Wednesday, January 11, 2023

Android Updates

Well once upon a time, it was very easy to develop, test and push into the PlayStore.  I guess Google became jealous of Apple and its layers of requirements.  At som epoint I do understand that they need to have standards, but these updates every year are time consuming for the single person developer.   I spent the last 3 days trying to move one app (TDust) into the play store.  Now part of it is truly my fault for not keeping the apps up to date.  So trying to move from API 24( #7) to the new required API 30 (#11) and 64 bit versions has been fun. I can test on Adroid 7,8,11 and 12 with the devices I have.  I actually went to Best Buy and bought an unlocked phone.  It was $165 if you activate it and $165 if you dont.  Naturally I did not activate.  It is more a less a mini tablet.

I had already done the Permission thing before, but Google keeps changing the permissions required.  When permissions were implemented, to use BLE you need to have location permissions. I suppose it is because there is small possibility that the location of the phone can be determined.  But this changed as the APIs advanced.  First it was coarse location then fine and now coming in API 31 (#12) no location as long as you swear on someone's grave you wont use BLE to find the phone's location.  Actually they are completely revamping the permissions around BLE it looks like.

I am only complying with API 30 and the new App bundle requirement for now.  This is good for new apps until Aug 2022 and Updates until Nov 2022, at which point it is API 31/32.  With the price of gas, I assumed I would not be making many trips this summer, but that did not happen as we were gone much more than planned.  

When I went all the way to API 30, it all failed big time.  The program crashed, the debugger failed, it was a mess.  So I went back two revisions on the Embarcadero Delphi compiler, API 24 and the last set of code that worked from SVN.  That worked on all the devices, though Android complained a lot when installing on the newer devices. So I slowly marched up the API list.  One thing I did was create a separate code module to handle the permissions.  That way once I figured it out, it would hopefully work for all my programs.  When I got to API 29 (#10) I had to switch the compiler version, since the older version did not support API 29(#10).  This is where permissions started changing and I had to research what was happening.  After two days I finally got it all working on API 29.  I am now one step away.  At this point I had to move to the latest version of the compiler.  This caused quite a few library types to change, but I was smart enough to implement conditional compilation so that I could go back and forth on the compiler versions.  This proved useful as API 30 did not come easily.  But after a day of searching and changing, the app finally worked on all the devices with API 30 as the target.
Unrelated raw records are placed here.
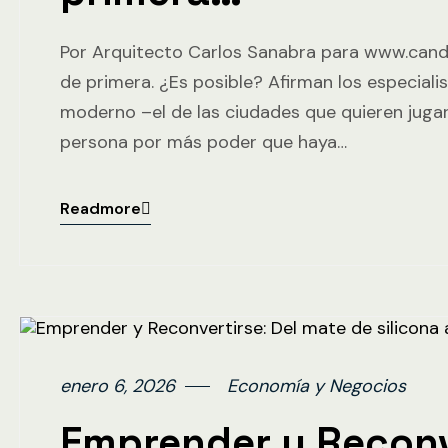
Por Arquitecto Carlos Sanabra para www.cand
de primera. ¿Es posible? Afirman los especiali
moderno –el de las ciudades que quieren jugar
persona por más poder que haya…
Readmore
enero 6, 2026
Economía y Negocios
Emprender y Reconve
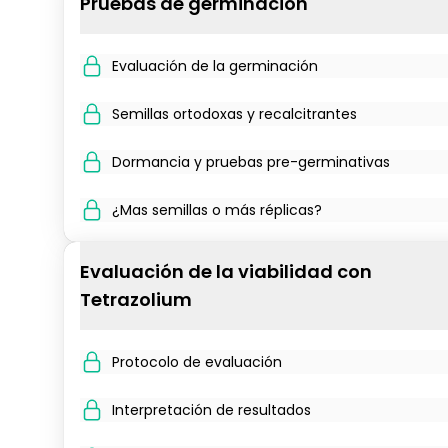
Pruebas de germinación
Evaluación de la germinación
Semillas ortodoxas y recalcitrantes
Dormancia y pruebas pre-germinativas
¿Mas semillas o más réplicas?
Evaluación de la viabilidad con
Tetrazolium
Protocolo de evaluación
Interpretación de resultados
Then uploading to the Play Store became another fun thing.  You cant upload APKs any more they have to be in the new App Bundle format. And now signing/encrypting the App is not good enough, the upload has to have a key also.  They can be the same, but they recommend against it.  Well I converted my existing key to the format they wanted but could not figure out how to generate a separate upload key.  So for now they are the same.  Supposedly I can change the upload key, I just cant change the App key.  I uploaded the app and then the Play Store went nuts about a permission, background location.  I had read the it was now required, but they wanted to know why I was using and to provide a 30 sec video showing how it was used.  Then a week or so they would get back to me.  So I deleted the upload, went back removed the permission and tested again.  It all seemed to work.  Upload this new version, no complaints and it was published.

But it cant end here.  I then tested the install on the devices. The older devices were still installing the older version, don't know why.  Something I have to look into.  But the 64 bit version just crashed on start.  So back to the devices.  The compiler keeps separate configs for debug and release.  I had failed to test the 64 bit release version.  Found a setting in the 64 bit release config that was wrong.  Once that was fixed, the 64 bit devices started working.

I still need to find out why the new 32bit version is not installing.  You would thing this is not a big deal, but............  The Samsung A13 I bought at Best Buy is an ARM8 64 bit, but they installed the 32 bit version of Android.  So even if Google is screaming 64bit to everyone, some of the big guys are still installing 32 bit OS, even on 64 bit ARMs. 

Next is the API 31/32 update due in Feb 2023 now.